From the entries below, output the line with "technologies. Again, diversifying" and each following line up to and including the line with "Despite these challenges, the", exactly as written.

Supplied material:
== Segment start ==
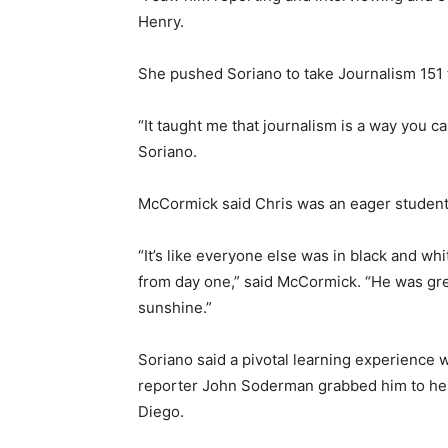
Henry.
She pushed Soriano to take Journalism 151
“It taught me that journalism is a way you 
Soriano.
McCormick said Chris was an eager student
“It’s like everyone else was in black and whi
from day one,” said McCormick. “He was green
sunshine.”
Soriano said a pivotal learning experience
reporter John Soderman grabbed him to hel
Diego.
== Segment end ==
== Segment start ==
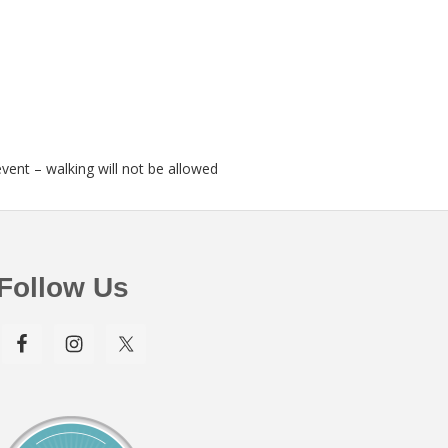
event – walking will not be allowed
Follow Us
== Segment end ==
== Segment start ==
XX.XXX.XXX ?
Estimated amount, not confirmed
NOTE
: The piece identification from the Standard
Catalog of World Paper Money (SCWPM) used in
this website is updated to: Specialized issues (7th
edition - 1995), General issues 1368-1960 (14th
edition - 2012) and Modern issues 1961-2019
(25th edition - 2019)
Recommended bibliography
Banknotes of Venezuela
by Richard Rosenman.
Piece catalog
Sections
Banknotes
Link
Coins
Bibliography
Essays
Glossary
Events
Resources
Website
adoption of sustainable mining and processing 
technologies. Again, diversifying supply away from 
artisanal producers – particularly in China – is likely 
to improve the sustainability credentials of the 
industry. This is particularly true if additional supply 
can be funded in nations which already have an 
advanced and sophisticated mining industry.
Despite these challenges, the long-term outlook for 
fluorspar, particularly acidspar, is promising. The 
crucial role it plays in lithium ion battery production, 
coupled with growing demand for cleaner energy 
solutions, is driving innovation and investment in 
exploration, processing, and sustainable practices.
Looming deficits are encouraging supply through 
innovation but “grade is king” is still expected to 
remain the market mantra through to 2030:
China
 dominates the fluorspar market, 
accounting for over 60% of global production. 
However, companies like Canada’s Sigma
== Segment end ==
Written answer:
technologies. Again, diversifying supply away from 
artisanal producers – particularly in China – is likely 
to improve the sustainability credentials of the 
industry. This is particularly true if additional supply 
can be funded in nations which already have an 
advanced and sophisticated mining industry.
Despite these challenges, the long-term outlook for 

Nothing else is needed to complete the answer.